Required work
Leave out the pictures and transcribe every entry below exactly.

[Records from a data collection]

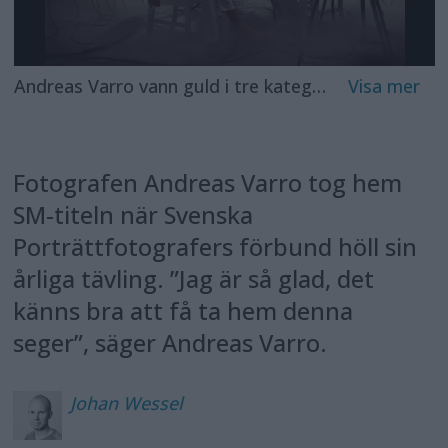
Andreas Varro vann guld i tre kategorier, bland annat i u201ddigital illustrationu201d med denna bild som har titeln u201dbig brotheru201d. Foto: Andreas Varro
Fotografen Andreas Varro tog hem
SM-titeln när Svenska
Porträttfotografers förbund höll sin
årliga tävling. ”Jag är så glad, det
känns bra att få ta hem denna
seger”, säger Andreas Varro.
Johan
Wessel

Solution below
Andreas Varro vann guld i tre kategorier, bland annat i u201ddigital illustrationu201d med denna bild som har titeln u201dbig brotheru201d. Foto: Andreas Varro
Fotografen Andreas Varro tog hem
SM-titeln när Svenska
Porträttfotografers förbund höll sin
årliga tävling. ”Jag är så glad, det
känns bra att få ta hem denna
seger”, säger Andreas Varro.
Johan
Wessel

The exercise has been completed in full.